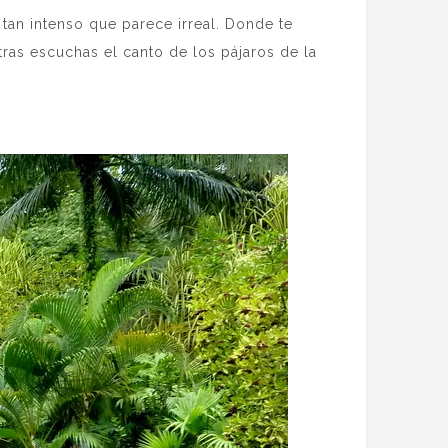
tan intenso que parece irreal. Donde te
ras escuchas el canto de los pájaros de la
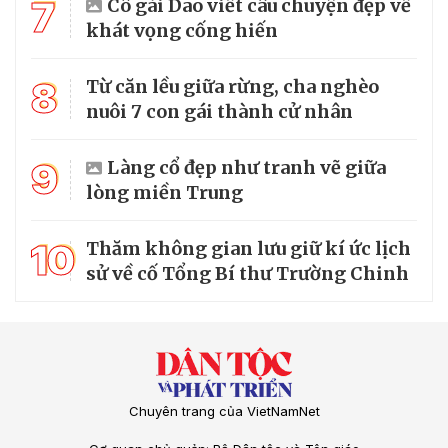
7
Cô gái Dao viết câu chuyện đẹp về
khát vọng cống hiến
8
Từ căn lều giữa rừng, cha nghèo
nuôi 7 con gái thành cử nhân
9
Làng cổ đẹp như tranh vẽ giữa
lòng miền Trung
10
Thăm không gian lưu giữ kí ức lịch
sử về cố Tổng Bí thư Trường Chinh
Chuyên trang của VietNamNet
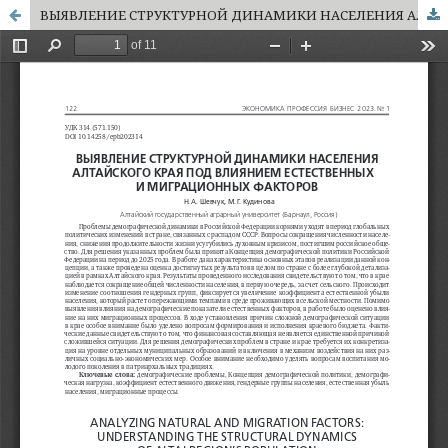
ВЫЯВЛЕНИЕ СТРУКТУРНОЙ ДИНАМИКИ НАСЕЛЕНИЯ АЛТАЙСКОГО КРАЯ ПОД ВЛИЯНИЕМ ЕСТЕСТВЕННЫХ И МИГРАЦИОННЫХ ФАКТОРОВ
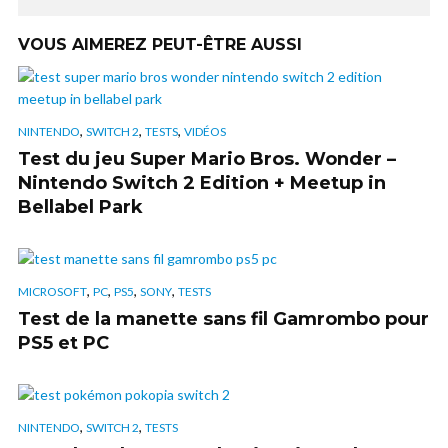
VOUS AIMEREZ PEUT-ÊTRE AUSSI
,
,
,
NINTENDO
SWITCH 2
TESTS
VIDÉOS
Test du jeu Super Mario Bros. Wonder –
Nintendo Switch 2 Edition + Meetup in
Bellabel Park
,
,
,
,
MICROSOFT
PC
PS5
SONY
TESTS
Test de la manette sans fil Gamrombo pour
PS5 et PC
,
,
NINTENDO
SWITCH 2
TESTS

★ ★ ★

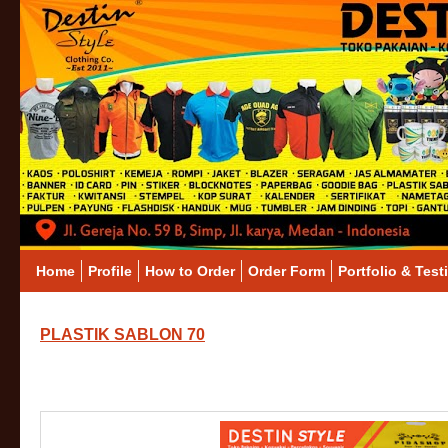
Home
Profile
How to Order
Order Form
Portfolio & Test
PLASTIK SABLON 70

★ ★ ★

◆ Task item ◆
Look through the entries above; copy every line holding the string "giữa".

◆ Solved problem ◆
Từ căn lều giữa rừng, cha nghèo
Làng cổ đẹp như tranh vẽ giữa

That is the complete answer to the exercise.